Don’t worry, you’re in California now…someone else will pick up the tab.
Amid a tense political battle over the nation’s borders and who should be expelled from the country, California lawmakers this legislative session are on an emergency track to develop what is likely to be the largest legal defense program in the U.S. for immigrants swept into the federal removal process.
Under the proposed law, the state-funded legal program would fall under the purview of the California Department of Social Services. The agency would vet funding applications and award contracts to nonprofits that provide attorneys for immigrants — either directly or through subcontractors — and meet certain qualifications.
But the legislation, accelerated by Democratic leaders to counter the Trump administration’s expanded immigration enforcement orders, primarily provides a broad outline of the mechanics of the program, raising questions about its costs, its administrative procedures and whom it should serve.
This year’s legislation in Sacramento, introduced by state Sen.
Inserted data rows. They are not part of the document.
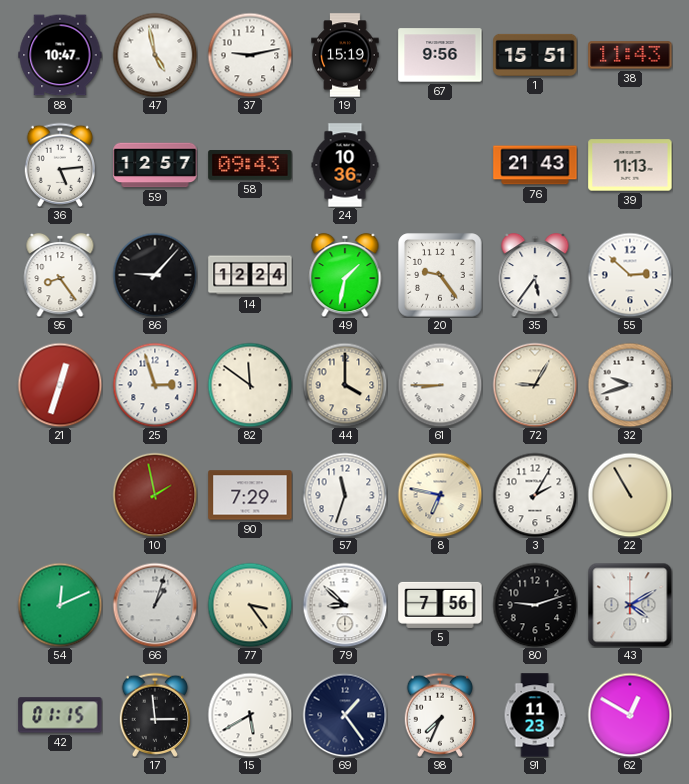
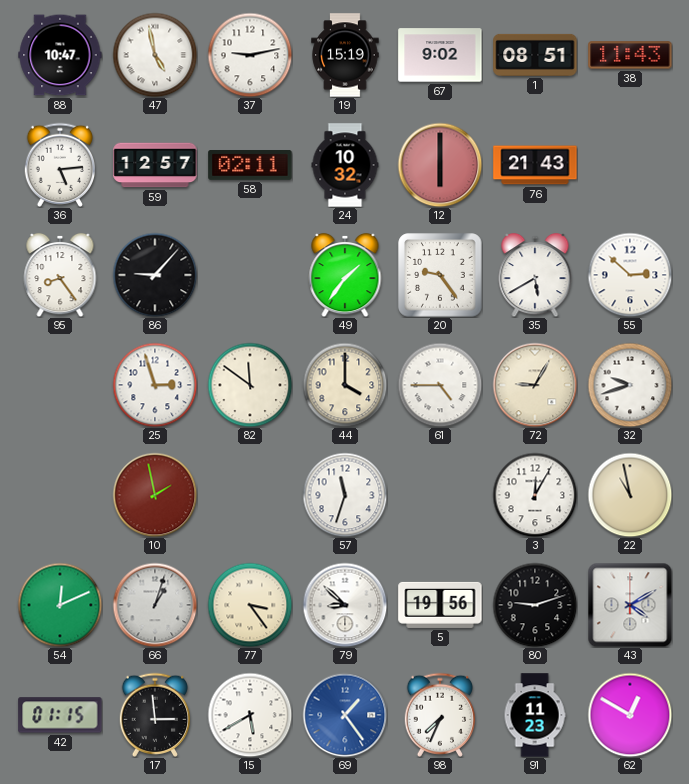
67: 9:56 -> 9:02
1: 15:51 -> 08:51
58: 09:43 -> 02:11
24: 10:36 -> 10:32
12: none -> 6:00
39: 11:13 -> none
14: 12:24 -> none
49: 1:32 -> 1:36
35: 5:36 -> 5:40
21: 12:33 -> none
61: 8:45 -> 4:45
90: 7:29 -> none
8: 6:47 -> none
3: 2:05 -> 12:05
22: 10:55 -> 10:58
5: 7:56 -> 19:56
69 dial: navy -> blue
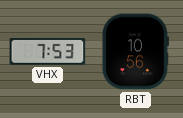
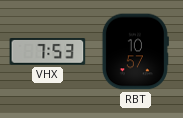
RBT: 10:56 -> 10:57
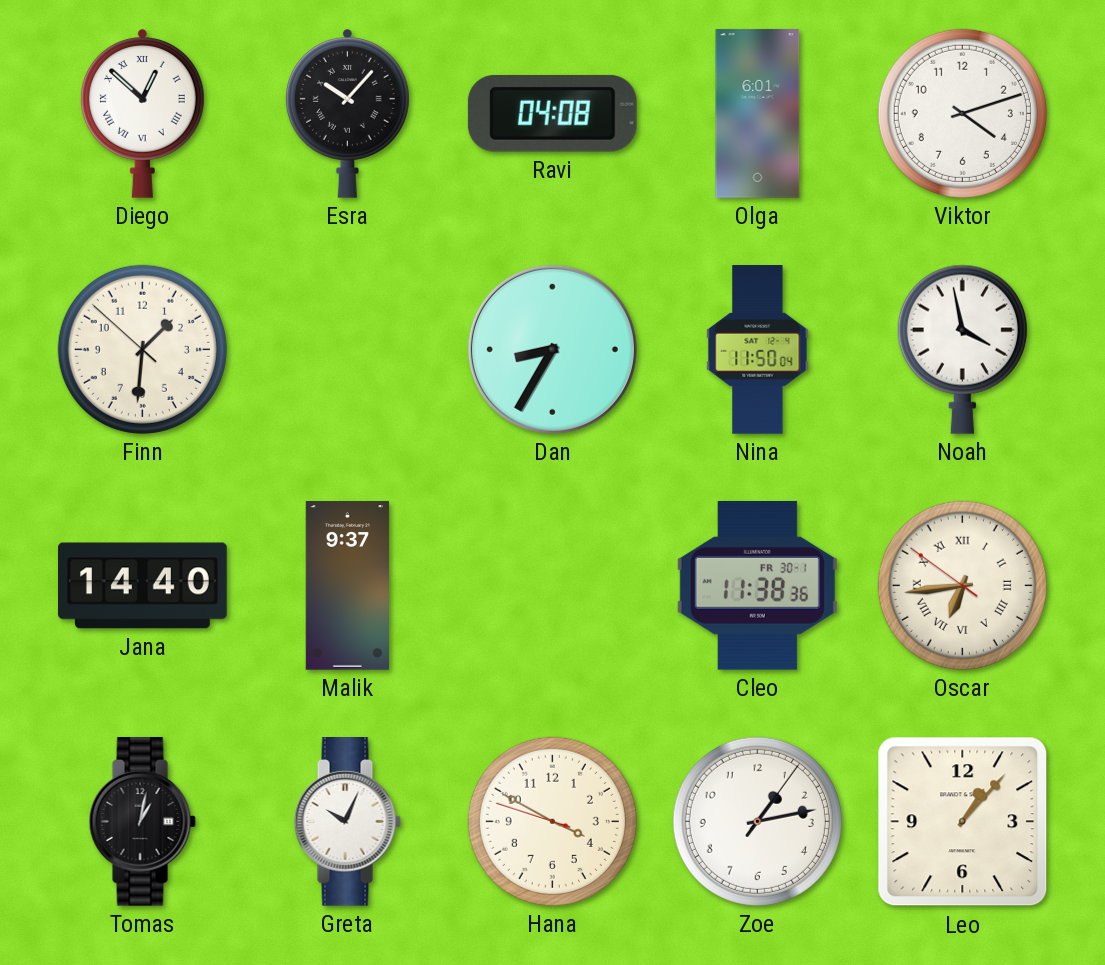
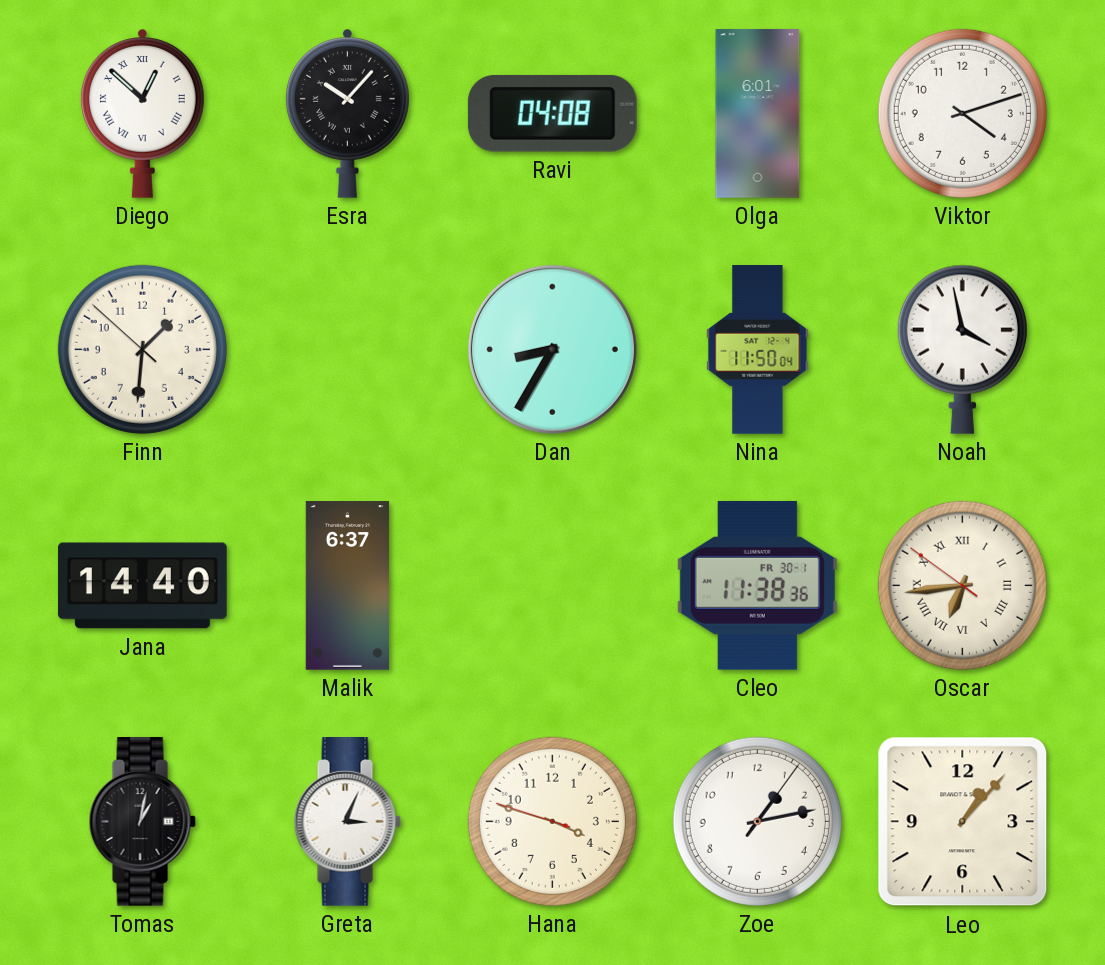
Malik: 9:37 -> 6:37
Greta: 10:04 -> 3:04
Hana: 3:49 -> 3:47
Ben Hueso (D-San Diego), follows California’s first attempt at a similar statewide program in 2014, when it allocated $3 million to provide legal aid to an unprecedented large number of children arriving alone at the U.S.-Mexico border from Central America.
A year later, the state authorized $15 million for the development of a federal assistance program to help thousands of immigrants apply for naturalization and Obama’s deferred action programs, better known as Deferred Action for Childhood Arrivals and Deferred Action for Parents of Americans and Lawful Permanent Residents.
As of fiscal year 2015, the Department of Social Services, which administered both legal defense initiatives, had contracted with nonprofits to serve more than 1,300 children, with an average cost per case totaling $5,000. Its second program has awarded a little over $14 million to 61 organizations and is in the midst of finalizing contracts for the 2016 fiscal year, for over $29 million to about 80 immigration and legal aid groups.